Alla crescita dei volumi, però, non sempre corrisponde una maggiore consapevolezza. In particolare, molti utenti faticano ancora a distinguere un sito affidabile da uno potenzialmente rischioso, soprattutto quando l’esperienza d’acquisto è veloce, mobile e guidata dai contenuti sui social network. Negli ultimi mesi, infatti, l’esplosione del social commerce ha ulteriormente abbassato la soglia di attenzione: con l’arrivo di TikTok Shop anche in Italia, i social non sono più solo canali di scoperta, ma sempre più veri e propri luoghi di acquisto diretto, dove il confine tra intrattenimento, pubblicità e vendita è sempre più sottile. In questo contesto, la sicurezza online non riguarda soltanto la protezione dei dati personali, ma il rischio di incappare in vere e proprie truffe.

Notoria traccia una guida per riconoscere i siti affidabili da quelli potenzialmente dannosi, dando qualche consiglio pratico e alla portata di tutti: “La sicurezza non è un requisito puramente tecnico, ma il pilastro su cui si dovrebbe basare il rapporto tra i consumatori e le aziende che vendono online. Un utente che non si sente sicuro non acquista, anche se sempre più spesso è difficile distinguere un e-commerce valido da uno che fa solo finta di esserlo”, spiega Alessandro Ronga, founder di Notoria.

Come riconoscere un e-commerce sicuro

Prima di inserire i dati della carta e procedere all’acquisto, è utile verificare questi segnali chiave sul sito”, prosegue Ronga:

  • Identità legale chiara: un sito serio espone sempre nel footer (la parte bassa della pagina) la Partita IVA, la ragione sociale e l’indirizzo della sede fisica. Se mancano questi dati, diffida. Se mancano queste informazioni, è bene diffidare.
  • Connessione sicura (HTTPS): l’indirizzo deve iniziare con https://; questo indica la presenza di un certificato SSL, che protegge la navigazione e garantisce che i dati personali vengano criptati, impedendo accessi non autorizzati da parte di terzi.
  • Metodi di pagamento tracciabili: la presenza di circuiti come PayPal, Stripe o delle carte di credito principali è un segnale di garanzia. PayPal, in particolare, offre una protezione acquisti che tutela l’utente in caso di mancata consegna.
  • Recensioni verificabili: è importante cercare feedback su piattaforme esterne e indipendenti. La trasparenza nel gestire anche i feedback negativi è sinonimo di serietà.
  • Politiche di reso e spedizione chiare: un venditore onesto spiega chiaramente come restituire un prodotto e quali sono i costi e i tempi di consegna. Se queste informazioni sono vaghe, il rischio è alto.

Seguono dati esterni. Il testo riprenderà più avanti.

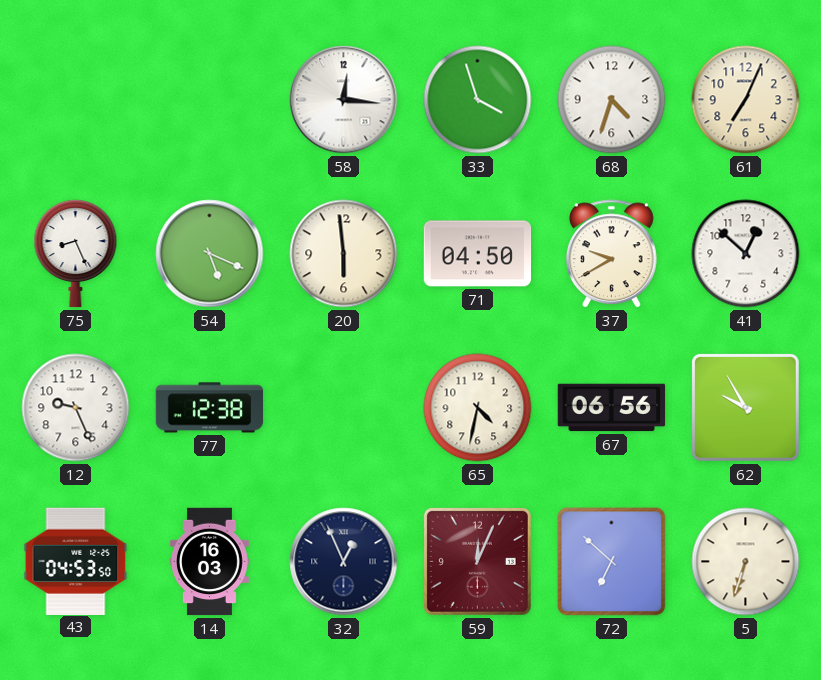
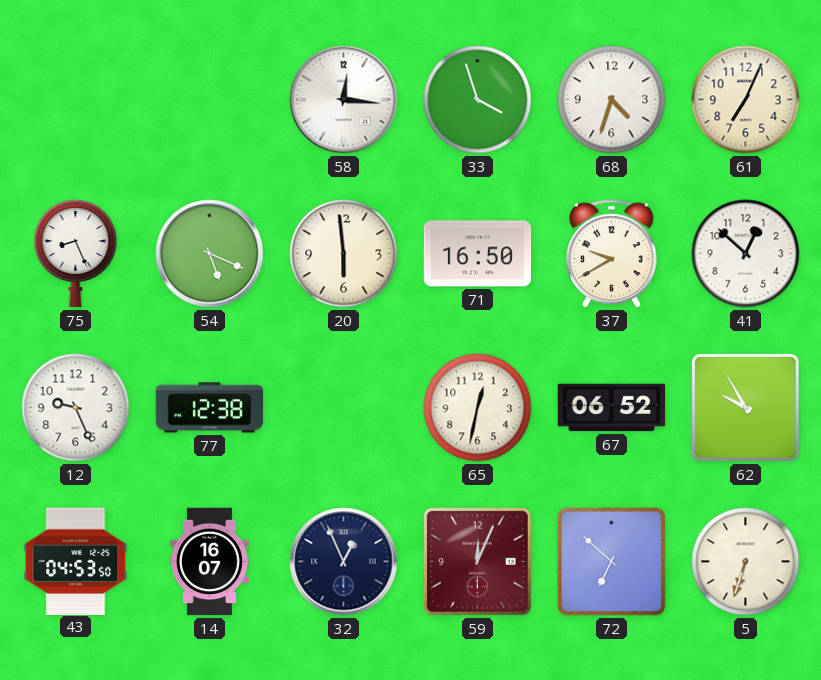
71: 04:50 -> 16:50
65: 4:32 -> 12:32
67: 06:56 -> 06:52
14: 16:03 -> 16:07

Consigli pratici per acquistare online in modo più sicuro

Oltre agli aspetti strutturali del sito, anche il comportamento dell’utente può fare la differenza”, prosegue Ronga:

  • Diffida delle offerte estreme e dei messaggi di urgenza artificiale: sconti “irrealistici”, countdown e “ultimi pezzi disponibili” sono spesso leve psicologiche per spingere all’acquisto impulsivo.
  • Non acquistare di fretta dai social: quando un prodotto arriva da un video virale o da un contenuto sponsorizzato, è sempre consigliabile cercare il brand su Google e verificare il sito prima di comprare.
  • Evita store che accettano solo bonifico: l’assenza di metodi di pagamento tracciabili è uno dei segnali di rischio più evidenti.
  • Controlla il nome del dominio: piccoli errori nel nome del brand o indirizzi web insoliti possono indicare store clonati o poco affidabili.

Il consiglio tecnico definitivo

Infine, il consiglio definitivo: “Un e-commerce davvero sicuro non si limita a dichiarare di esserlo, ma costruisce fiducia lungo tutto il percorso di acquisto, accompagnando l’utente passo dopo passo, senza sorprese. Prezzi coerenti fin dall’inizio, costi di spedizione esplicitati subito e un checkout semplice e lineare sono segnali di trasparenza. Soprattutto, una mancata indicazione chiara su come contattare il servizio clienti è il segnale principale di un sito non affidabile. Può essere utile anche controllare la data di creazione del dominio: molti store fraudolenti sono appena nati”.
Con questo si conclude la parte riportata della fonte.